Task item:
Copy all the entries below exactly, but not the pictures.

Data to process:
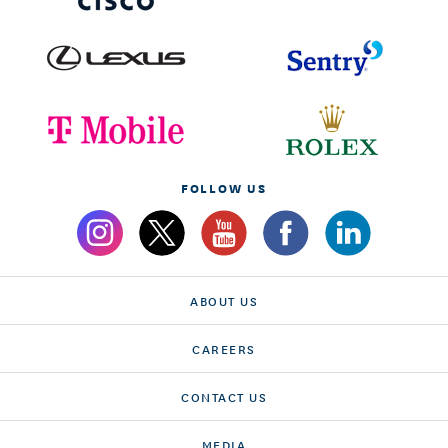
FOLLOW US
ABOUT US
CAREERS
CONTACT US
MEDIA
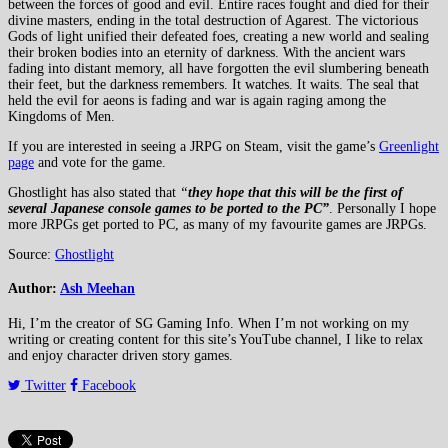
between the forces of good and evil. Entire races fought and died for their
divine masters, ending in the total destruction of Agarest. The victorious
Gods of light unified their defeated foes, creating a new world and sealing
their broken bodies into an eternity of darkness. With the ancient wars
fading into distant memory, all have forgotten the evil slumbering beneath
their feet, but the darkness remembers. It watches. It waits. The seal that
held the evil for aeons is fading and war is again raging among the
Kingdoms of Men.
If you are interested in seeing a JRPG on Steam, visit the game’s
Greenlight
page
and vote for the game.
Ghostlight has also stated that
“
they hope that this will be the first of
several Japanese console games to be ported to the PC”
. Personally I hope
more JRPGs get ported to PC, as many of my favourite games are JRPGs.
Source:
Ghostlight
Author:
Ash Meehan
Hi, I’m the creator of SG Gaming Info. When I’m not working on my
writing or creating content for this site’s YouTube channel, I like to relax
and enjoy character driven story games.
Twitter
Facebook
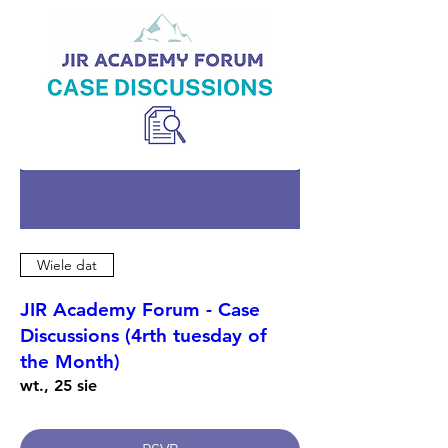
Wiele dat
JIR Academy Forum - Case
Discussions (4rth tuesday of
the Month)
wt., 25 sie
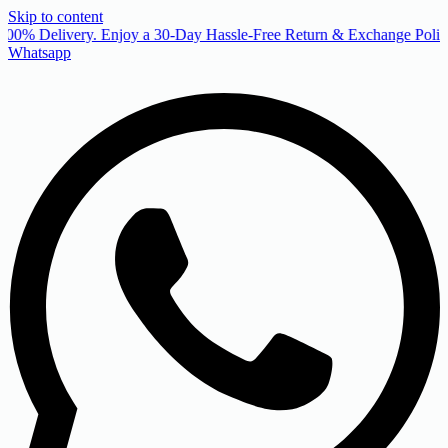
Skip to content
00% Delivery. Enjoy a 30-Day Hassle-Free Return & Exchange Policy
Whatsapp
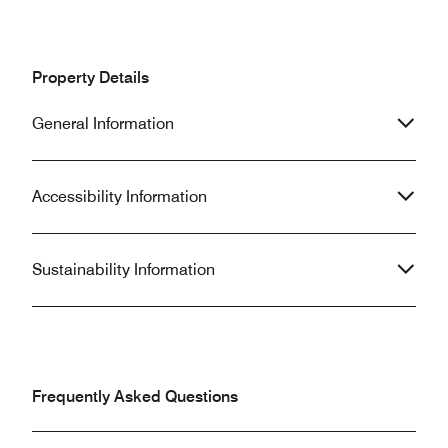
Property Details
General Information
Accessibility Information
Sustainability Information
Frequently Asked Questions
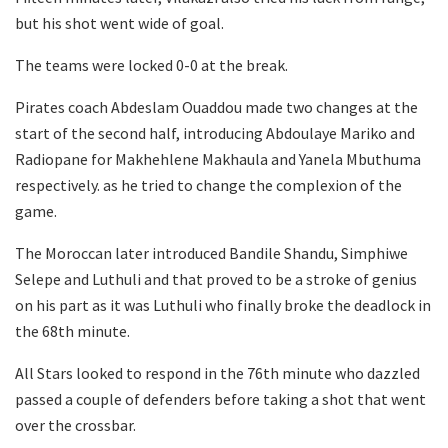
but his shot went wide of goal.
The teams were locked 0-0 at the break.
Pirates coach Abdeslam Ouaddou made two changes at the
start of the second half, introducing Abdoulaye Mariko and
Radiopane for Makhehlene Makhaula and Yanela Mbuthuma
respectively. as he tried to change the complexion of the
game.
The Moroccan later introduced Bandile Shandu, Simphiwe
Selepe and Luthuli and that proved to be a stroke of genius
on his part as it was Luthuli who finally broke the deadlock in
the 68th minute.
All Stars looked to respond in the 76th minute who dazzled
passed a couple of defenders before taking a shot that went
over the crossbar.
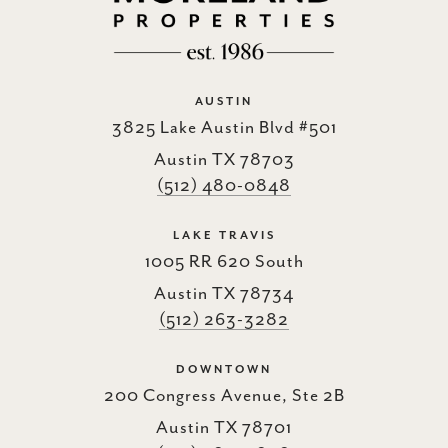
AUSTIN
3825 Lake Austin Blvd #501
Austin TX 78703
(512) 480-0848
LAKE TRAVIS
1005 RR 620 South
Austin TX 78734
(512) 263-3282
DOWNTOWN
200 Congress Avenue, Ste 2B
Austin TX 78701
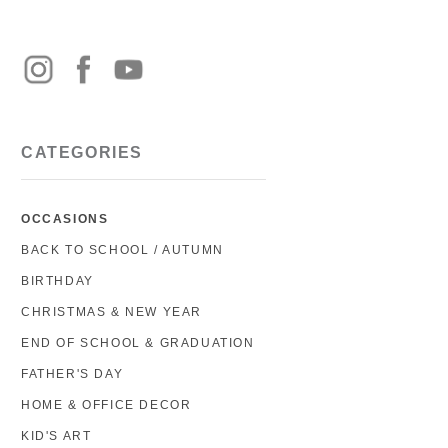
CATEGORIES
OCCASIONS
BACK TO SCHOOL / AUTUMN
BIRTHDAY
CHRISTMAS & NEW YEAR
END OF SCHOOL & GRADUATION
FATHER'S DAY
HOME & OFFICE DECOR
KID'S ART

Response below:
FOLLOW US
ABOUT US
CAREERS
CONTACT US
MEDIA
between the forces of good and evil. Entire races fought and died for their
divine masters, ending in the total destruction of Agarest. The victorious
Gods of light unified their defeated foes, creating a new world and sealing
their broken bodies into an eternity of darkness. With the ancient wars
fading into distant memory, all have forgotten the evil slumbering beneath
their feet, but the darkness remembers. It watches. It waits. The seal that
held the evil for aeons is fading and war is again raging among the
Kingdoms of Men.
If you are interested in seeing a JRPG on Steam, visit the game’s
Greenlight
page
and vote for the game.
Ghostlight has also stated that
“
they hope that this will be the first of
several Japanese console games to be ported to the PC”
. Personally I hope
more JRPGs get ported to PC, as many of my favourite games are JRPGs.
Source:
Ghostlight
Author:
Ash Meehan
Hi, I’m the creator of SG Gaming Info. When I’m not working on my
writing or creating content for this site’s YouTube channel, I like to relax
and enjoy character driven story games.
Twitter
Facebook
Wiele dat
JIR Academy Forum - Case
Discussions (4rth tuesday of
the Month)
wt., 25 sie
Skip to content
00% Delivery. Enjoy a 30-Day Hassle-Free Return & Exchange Policy
Whatsapp
Property Details
General Information
Accessibility Information
Sustainability Information
Frequently Asked Questions
but his shot went wide of goal.
The teams were locked 0-0 at the break.
Pirates coach Abdeslam Ouaddou made two changes at the
start of the second half, introducing Abdoulaye Mariko and
Radiopane for Makhehlene Makhaula and Yanela Mbuthuma
respectively. as he tried to change the complexion of the
game.
The Moroccan later introduced Bandile Shandu, Simphiwe
Selepe and Luthuli and that proved to be a stroke of genius
on his part as it was Luthuli who finally broke the deadlock in
the 68th minute.
All Stars looked to respond in the 76th minute who dazzled
passed a couple of defenders before taking a shot that went
over the crossbar.
AUSTIN
3825 Lake Austin Blvd #501
Austin TX 78703
(512) 480-0848
LAKE TRAVIS
1005 RR 620 South
Austin TX 78734
(512) 263-3282
DOWNTOWN
200 Congress Avenue, Ste 2B
Austin TX 78701
CATEGORIES
OCCASIONS
BACK TO SCHOOL / AUTUMN
BIRTHDAY
CHRISTMAS & NEW YEAR
END OF SCHOOL & GRADUATION
FATHER'S DAY
HOME & OFFICE DECOR
KID'S ART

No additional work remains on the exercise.